Les barbares sont partout. Dans les journaux écrits ou télévisés, le mot ne cesse d’être employé pour désigner les coupables des crimes les plus atroces. Mais on voit aussi des barbares au cinéma, dans les bandes-dessinées ou les jeux vidéos. Ils incarnent souvent des valeurs positives - ceux de "Game of Throne", sont même associés à une certaine idée de la pureté. Les barbares sont-ils des monstres ou des justiciers? Et surtout, comment un même terme est-il venu à désigner des réalités aussi éloignées?
Tout commence en Grèce antique, où le barbare constitue d’abord une réalité sonore: des paroles incompréhensibles prononcée par les étrangers, ce qui ressemble à "bar-bar". Une science nouvelle, l’ethnographie, vise à délimiter les contours culturels de cette altérité. Est alors barbare tout ce qui n’est pas grec, sans qu’il y ait toujours un jugement de valeur. À partir du IIè siècle, c’est en revanche Rome qui vient imposer sa conception de la barbarie. Celle-ci se fonde sur des conceptions géopolitiques. Pour Tite Live ou Jules César, le barbare est l’homme qui habite de l’autre côté de la frontière ; cet être-là est dangereux, le sac de Rome de 390 av. J.-C. constituant l’un des événements fondateurs de l’identité romaine. En revanche, une fois soumis ou vaincu, ce même homme perd l’essentiel de son altérité et peut devenir citoyen. Pour Rome, la barbarie représente donc, avant tout, le spectre de la menace militaire: l’ennemi, qu’il faut montrer pour démontrer sa dangerosité.
Évidemment, certains originaux jouent à chanter les louanges des barbares. Vers l’an 100 de notre ère, Tacite affirme que les peuples du nord, parce qu’ils ignorent l’usage de l’argent et des produits de luxe, sont plus vertueux que les Romains. A l’occasion, les penseurs chrétiens vont reprendre ce thème même si, à bien y regarder, la plupart des intellectuels de l’Antiquité tardive continuent de penser le monde en séparant strictement civilisés et barbares.
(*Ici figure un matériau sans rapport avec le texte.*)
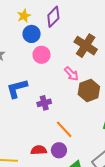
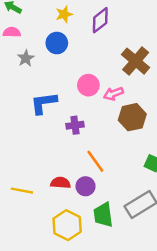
blue circle: (32, 34) -> (57, 43), moved
pink circle: (42, 55) -> (88, 85), moved
pink arrow: (71, 74) -> (113, 94), turned 105

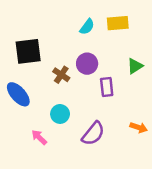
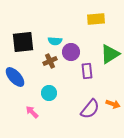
cyan semicircle: (87, 27) -> (55, 41), moved, turned 56
green triangle: (135, 66) -> (110, 54), size x1.5
brown cross: (61, 75) -> (50, 61), turned 32
purple semicircle: (93, 134) -> (90, 109), moved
Un tournant se dessine pourtant à la fin du VIe siècle, notamment sous la plume du pape Grégoire le Grand (590-604). Celui-ci dialogue donc avec les Francs, les Wisigoths et les Anglo-Saxons, autant de peuples convertis à la foi chrétienne ; la chrétienté naissante remplace peu à peu l’Empire comme cadre de référence. Par conséquent, les seuls vrais barbares sont les païens, du nord ou du sud, des êtres lointains que l’évangélisation doit un jour intégrer et libérer de la sauvagerie. À l’époque médiévale, le barbare se résume donc désormais à l’infidèle, et le thème est particulièrement présent à l’époque des raids vikings, des offensives arabes et des grandes expéditions hongroises.
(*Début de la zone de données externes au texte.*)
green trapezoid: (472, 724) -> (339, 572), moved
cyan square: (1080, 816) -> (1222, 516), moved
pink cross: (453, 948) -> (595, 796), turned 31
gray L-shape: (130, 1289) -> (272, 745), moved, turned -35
À partir du VIIè siècle, les nouveaux royaumes européens s’inventent pourtant des origines "barbares", en insistant sur un passé national brillant avant la rencontre avec la Rome chrétienne. En Allemagne, cette recherche d’un passé germanique s’enflamme à partir de la Renaissance. En France aussi, les débats sur le statut de la noblesse cristallise autour du mythe des Grands Invasions. Aux Etats-Unis, les auteurs du premier XXè siècle se montrent aussi fascinés par la figure du barbare, où se croisent l’image du migrant et celle de l’homme de la frontière. Apparaît ainsi dans l’entre-deux guerres un barbare de fiction dont la figure la plus célèbre est le Conan de Robert E. Howard (1906-1936).
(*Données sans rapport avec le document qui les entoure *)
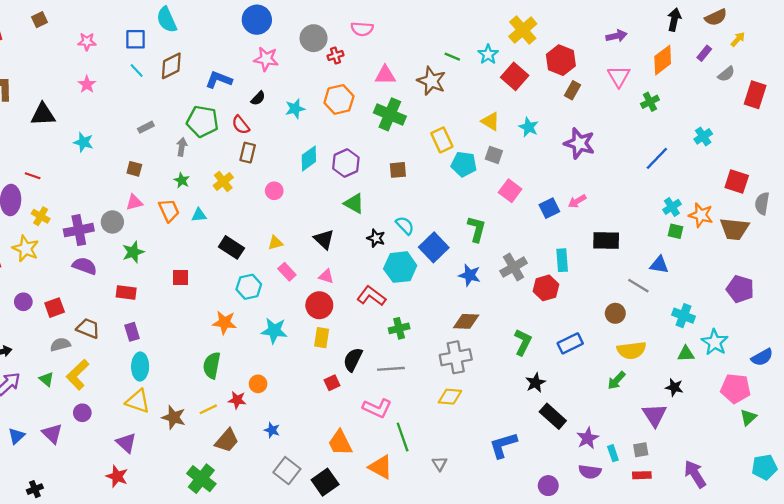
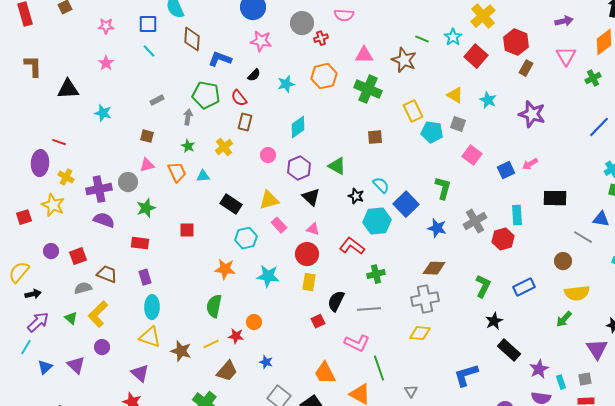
brown diamond: (171, 66) -> (192, 39), moved, turned -60
purple hexagon: (346, 163) -> (299, 168), moved
yellow triangle: (275, 243) -> (269, 200), size x1.5

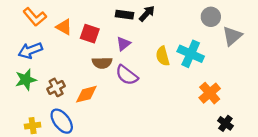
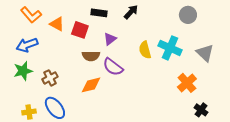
black rectangle: (124, 15) -> (99, 13), moved
gray triangle: (232, 36) -> (205, 53), moved, turned -36
orange diamond: (86, 94) -> (91, 85), moved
Figure de ce que l’on n’est pas mais que l’on voudrait peut-être devenir ou redevenir, le barbare demeure ainsi une figure en constant changement. Destructeur ou régénérateur, fléau ou sauveur, le personnage est l’objet de tous les fantasmes, alors même qu’il est impossible à définir. "Chacun appelle barbarie ce qui n’est pas de son usage", écrivait déjà Montaigne.